PROMPT - In your copy, each record should read exactly as it does below, and no pictures should be present.

[Stored items]
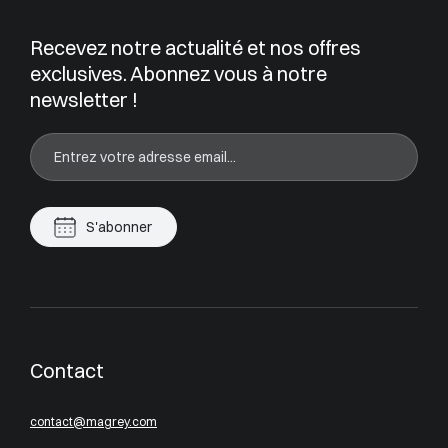
Recevez notre actualité et nos offres
exclusives. Abonnez vous à notre
newsletter !
S'abonner
Contact
contact@magrey.com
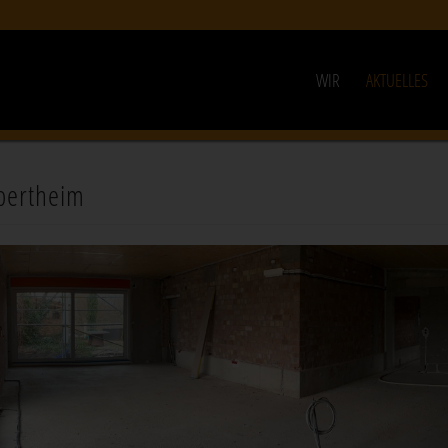
WIR
AKTUELLES
pertheim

SOLVED EXERCISE -
Recevez notre actualité et nos offres
exclusives. Abonnez vous à notre
newsletter !
S'abonner
Contact
contact@magrey.com
WIR
AKTUELLES
pertheim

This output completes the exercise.